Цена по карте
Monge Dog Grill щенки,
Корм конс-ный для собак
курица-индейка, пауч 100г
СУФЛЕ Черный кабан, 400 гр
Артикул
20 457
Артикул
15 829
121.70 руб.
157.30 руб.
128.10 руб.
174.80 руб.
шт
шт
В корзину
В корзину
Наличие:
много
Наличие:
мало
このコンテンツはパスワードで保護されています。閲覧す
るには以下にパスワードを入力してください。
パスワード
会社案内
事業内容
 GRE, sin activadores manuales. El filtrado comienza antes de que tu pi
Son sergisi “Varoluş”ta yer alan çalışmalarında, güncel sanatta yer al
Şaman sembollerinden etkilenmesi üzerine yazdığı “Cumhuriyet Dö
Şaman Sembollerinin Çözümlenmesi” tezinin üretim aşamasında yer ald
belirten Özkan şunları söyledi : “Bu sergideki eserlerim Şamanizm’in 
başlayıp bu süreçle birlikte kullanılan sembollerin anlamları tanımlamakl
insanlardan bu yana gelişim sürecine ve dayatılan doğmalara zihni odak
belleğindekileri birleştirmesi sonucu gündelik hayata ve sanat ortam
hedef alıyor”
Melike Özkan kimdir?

#####

Problem to work on:
What is needed is an exact copy of the lines from the one containing "belirten Özkan şunları" to the end of the data; please add nothing else.

Solved problem:
belirten Özkan şunları söyledi : “Bu sergideki eserlerim Şamanizm’in 
başlayıp bu süreçle birlikte kullanılan sembollerin anlamları tanımlamakl
insanlardan bu yana gelişim sürecine ve dayatılan doğmalara zihni odak
belleğindekileri birleştirmesi sonucu gündelik hayata ve sanat ortam
hedef alıyor”
Melike Özkan kimdir?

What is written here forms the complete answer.